Print all entries below exactly, without images.

◆ Dataset
══════════

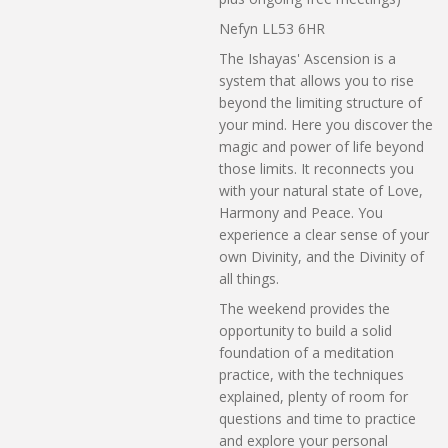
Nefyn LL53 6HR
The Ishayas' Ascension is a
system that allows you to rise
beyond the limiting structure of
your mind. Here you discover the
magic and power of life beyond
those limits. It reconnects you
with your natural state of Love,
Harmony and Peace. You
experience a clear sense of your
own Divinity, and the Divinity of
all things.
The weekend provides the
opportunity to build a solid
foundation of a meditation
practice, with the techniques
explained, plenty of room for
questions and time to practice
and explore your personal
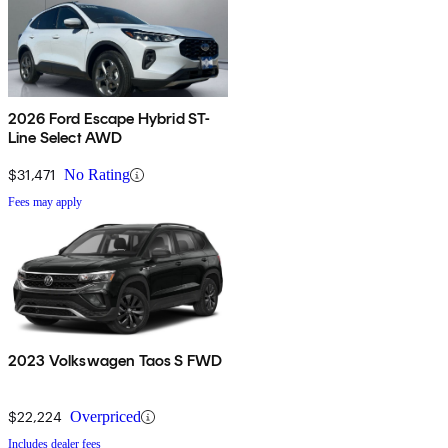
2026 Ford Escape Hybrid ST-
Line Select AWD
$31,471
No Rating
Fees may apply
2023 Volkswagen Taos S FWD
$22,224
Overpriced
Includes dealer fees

══════════

◆ Response to the exercise
Nefyn LL53 6HR
The Ishayas' Ascension is a
system that allows you to rise
beyond the limiting structure of
your mind. Here you discover the
magic and power of life beyond
those limits. It reconnects you
with your natural state of Love,
Harmony and Peace. You
experience a clear sense of your
own Divinity, and the Divinity of
all things.
The weekend provides the
opportunity to build a solid
foundation of a meditation
practice, with the techniques
explained, plenty of room for
questions and time to practice
and explore your personal
2026 Ford Escape Hybrid ST-
Line Select AWD
$31,471
No Rating
Fees may apply
2023 Volkswagen Taos S FWD
$22,224
Overpriced
Includes dealer fees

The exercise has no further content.